Statistical Analysis
Study sample characteristics were presented as mean±SD for continuous variables, and categorical variables were presented as percentages. Continuous variables that were not normally distributed were presented as median (Q1–Q3). Descriptive statistics were presented for the overall sample and stratified by those without carotid plaque versus those with carotid plaque. Differences between absence of carotid plaque versus presence of carotid plaque for normally and nonnormally distributed variables were assessed through the Student t test and Wilcoxon signed rank test, respectively. Differences between categorical variables for those with absence of carotid plaque versus presence of carotid plaque were evaluated through the χ2 test. In sensitivity analyses, we presented descriptive statistics according to the 6‐point CPS.
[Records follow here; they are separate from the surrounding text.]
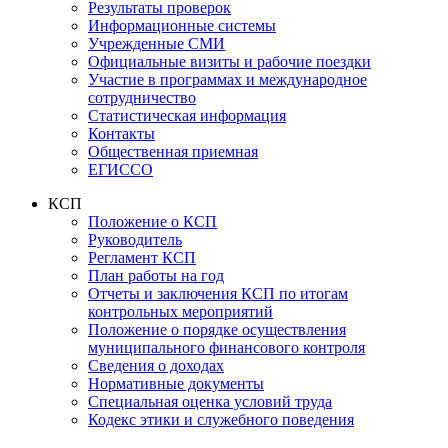
Результаты проверок
Информационные системы
Учрежденные СМИ
Официальные визиты и рабочие поездки
Участие в программах и международное
сотрудничество
Статистическая информация
Контакты
Общественная приемная
ЕГИССО
КСП
Положение о КСП
Руководитель
Регламент КСП
План работы на год
Отчеты и заключения КСП по итогам
контрольных мероприятий
Положение о порядке осуществления
муниципального финансового контроля
Сведения о доходах
Нормативные документы
Специальная оценка условий труда
Кодекс этики и служебного поведения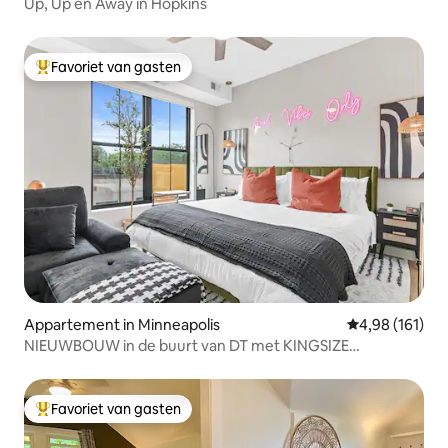
Up, Up en Away in Hopkins
Favoriet van gasten
Topfavoriet van gasten
Appartement in Minneapolis
Gemiddelde beo
4,98 (161)
NIEUWBOUW in de buurt van DT met KINGSIZE
bed+volledige keuken+wasserette
Favoriet van gasten
Topfavoriet van gasten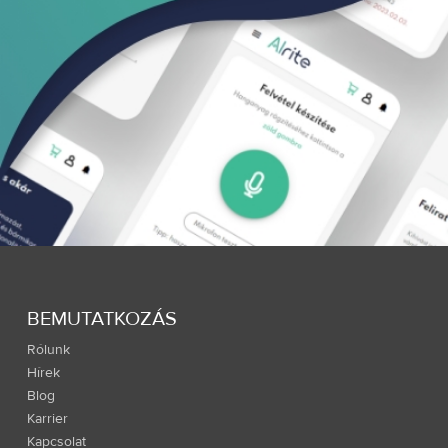
BEMUTATKOZÁS
Rólunk
Hírek
Blog
Karrier
Kapcsolat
To examine the distribution of CPSs, histograms were conducted across the 6‐point CPS for both the overall study population and by individual cohort.
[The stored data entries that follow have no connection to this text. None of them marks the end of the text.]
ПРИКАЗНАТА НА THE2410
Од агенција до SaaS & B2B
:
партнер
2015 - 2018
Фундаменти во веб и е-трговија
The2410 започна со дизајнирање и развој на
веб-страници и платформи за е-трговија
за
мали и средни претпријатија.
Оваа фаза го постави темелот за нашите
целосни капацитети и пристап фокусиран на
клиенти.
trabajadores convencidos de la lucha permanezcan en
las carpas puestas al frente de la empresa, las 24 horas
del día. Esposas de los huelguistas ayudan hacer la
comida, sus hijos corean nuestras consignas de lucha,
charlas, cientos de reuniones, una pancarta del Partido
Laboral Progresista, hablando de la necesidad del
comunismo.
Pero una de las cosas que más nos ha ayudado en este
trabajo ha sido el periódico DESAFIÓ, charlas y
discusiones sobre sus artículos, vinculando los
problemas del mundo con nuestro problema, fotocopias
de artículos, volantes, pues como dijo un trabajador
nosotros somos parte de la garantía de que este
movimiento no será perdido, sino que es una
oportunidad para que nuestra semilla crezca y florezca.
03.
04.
Crude incidence rates of 5‐year ASCVD and major bleeding events over 5 years were calculated as the number of events per 1000 person‐years for individuals with absence of carotid plaque versus presence of carotid plaque, and across the 6‐point CPS, with additional stratification by 10‐year predicted risk <5%, 5% to 20%, and ≥20%. Multivariable Cox proportional hazards regression assessed the association of the 6‐point CPS with incident ASCVD and major bleeding events over the entire follow‐up of MESA and ARIC. The proportional hazards assumption was verified using log–log plots and scaled Schoenfeld residuals for key variables. These models were adjusted for age, sex, race and ethnicity, cohort, current smoking, type 2 diabetes, statin medication use, total cholesterol, high‐density lipoprotein cholesterol, systolic blood pressure, blood pressure‐lowering medication use, H2 receptor blocker use, and daily NSAID use.
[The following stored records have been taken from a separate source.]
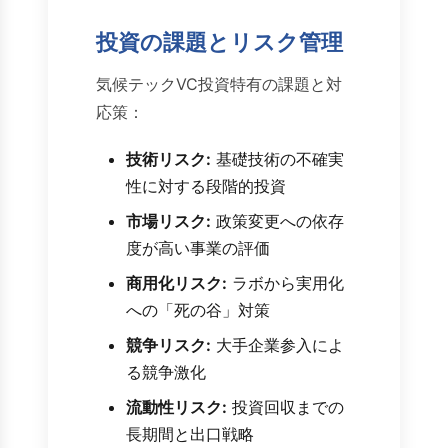
投資の課題とリスク管理
気候テックVC投資特有の課題と対
応策：
技術リスク:
基礎技術の不確実
性に対する段階的投資
市場リスク:
政策変更への依存
度が高い事業の評価
商用化リスク:
ラボから実用化
への「死の谷」対策
競争リスク:
大手企業参入によ
る競争激化
流動性リスク:
投資回収までの
長期間と出口戦略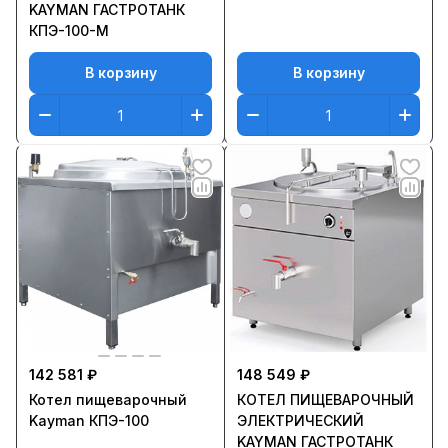
KAYMAN ГАСТРОТАНК
КПЭ-100-М
В корзину
В корзину
142 581 ₽
148 549 ₽
Котел пищеварочный
КOТЕЛ ПИЩЕВАРОЧНЫЙ
Kayman КПЭ-100
ЭЛЕКТРИЧЕСКИЙ
KAYMAN ГАСТРОТАНК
Next, to assess the estimated benefit of aspirin, we applied pooled estimates from an aspirin primary prevention trial meta‐analysis that demonstrated a 12% relative risk reduction in ASCVD events with daily low‐dose aspirin therapy to the observed 5‐year ASCVD event rates, identical to the approach of Cainzos‐Achirica et al. 13 Using the reciprocal of this calculated absolute risk reduction, the NNT5 was then calculated. These calculations were performed both in the overall sample and the group stratified by CPS. Correspondingly, for estimated harm of aspirin, we applied the meta‐analysis based on 42% relative risk increase in bleeding events for aspirin to the observed 5 years of major bleeding events to calculate absolute risk increase and the NNH5 for major bleeding events. 7 The NNT5 and NNH5 were then compared graphically to assess the benefit and harm of aspirin therapy in the overall sample and according to CPS groups. Because the major bleeding rates differed somewhat between those with and without carotid plaque, we calculated the NNH5 separately according to the presence versus absence of carotid plaque. Given the small number of participants with a CPS of 6, NNT5 in this group was modeled as a linear function of risk across the remaining range of CPS (0–5).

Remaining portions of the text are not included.